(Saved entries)
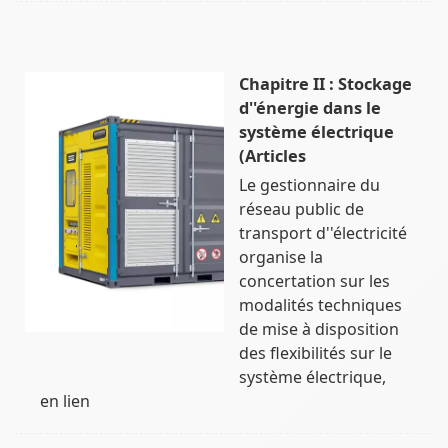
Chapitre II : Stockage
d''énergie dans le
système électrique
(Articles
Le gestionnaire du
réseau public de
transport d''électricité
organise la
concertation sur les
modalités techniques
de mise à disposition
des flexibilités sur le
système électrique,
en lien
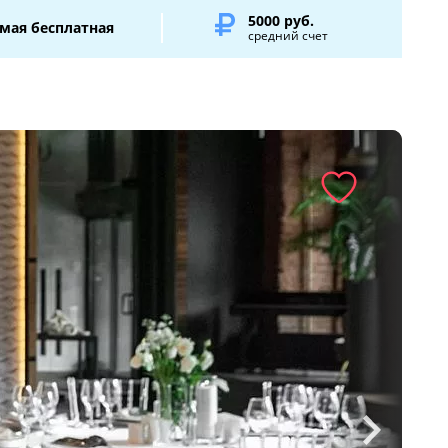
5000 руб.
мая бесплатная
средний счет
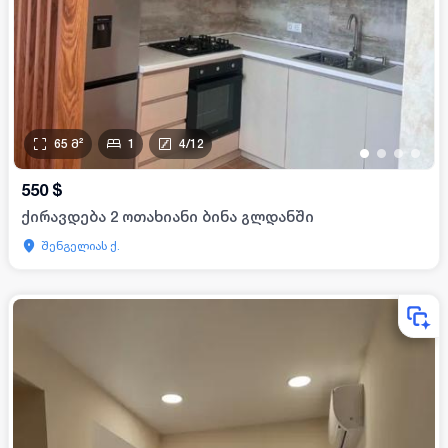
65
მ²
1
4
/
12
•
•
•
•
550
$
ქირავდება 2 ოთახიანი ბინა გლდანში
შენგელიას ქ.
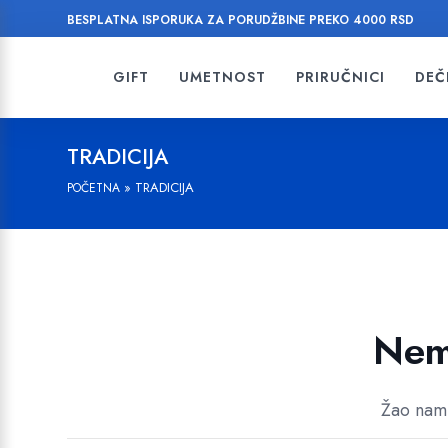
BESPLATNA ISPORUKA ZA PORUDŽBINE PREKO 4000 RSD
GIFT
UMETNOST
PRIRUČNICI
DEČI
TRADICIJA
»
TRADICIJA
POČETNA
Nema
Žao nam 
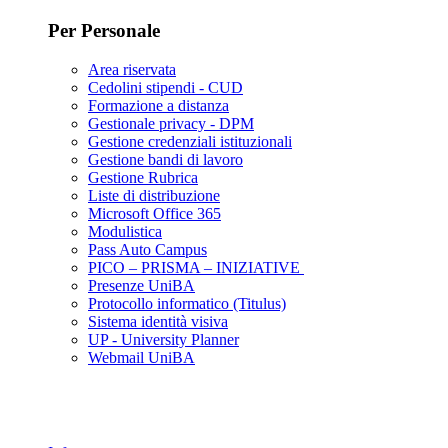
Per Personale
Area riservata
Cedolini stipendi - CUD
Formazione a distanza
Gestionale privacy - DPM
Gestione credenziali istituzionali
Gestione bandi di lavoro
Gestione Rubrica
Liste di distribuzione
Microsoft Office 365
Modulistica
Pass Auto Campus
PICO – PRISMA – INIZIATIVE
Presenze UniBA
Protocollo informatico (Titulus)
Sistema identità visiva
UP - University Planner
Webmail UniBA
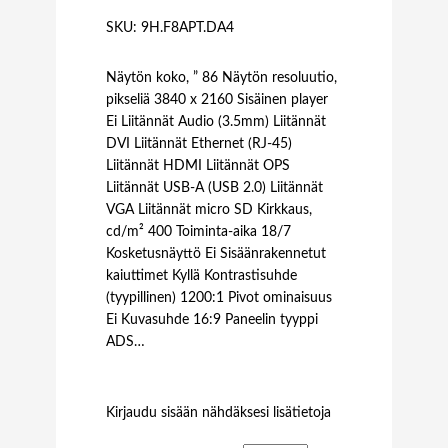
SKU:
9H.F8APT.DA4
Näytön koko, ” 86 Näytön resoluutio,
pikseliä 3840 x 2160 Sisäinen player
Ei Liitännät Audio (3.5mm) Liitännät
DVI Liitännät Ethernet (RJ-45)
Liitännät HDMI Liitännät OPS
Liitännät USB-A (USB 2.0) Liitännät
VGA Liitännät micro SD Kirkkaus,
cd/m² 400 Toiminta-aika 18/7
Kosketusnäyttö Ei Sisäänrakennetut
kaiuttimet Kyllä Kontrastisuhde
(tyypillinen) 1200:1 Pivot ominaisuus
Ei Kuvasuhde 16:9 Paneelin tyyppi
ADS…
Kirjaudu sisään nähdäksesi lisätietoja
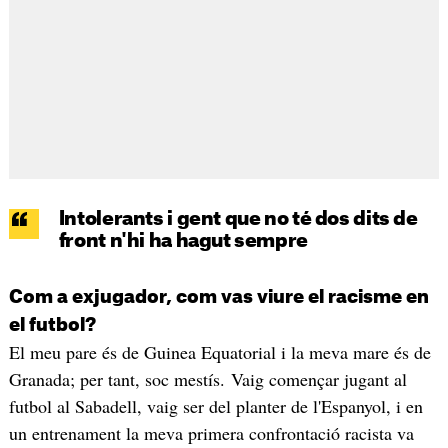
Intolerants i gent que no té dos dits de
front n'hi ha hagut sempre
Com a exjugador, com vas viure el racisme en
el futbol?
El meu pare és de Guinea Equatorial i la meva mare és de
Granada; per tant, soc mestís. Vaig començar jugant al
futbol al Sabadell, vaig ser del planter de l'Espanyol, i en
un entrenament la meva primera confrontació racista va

*Task description*
Among the entries, how many lines hold the word "Gestione"? Please answer with only that number.

*Your response*
3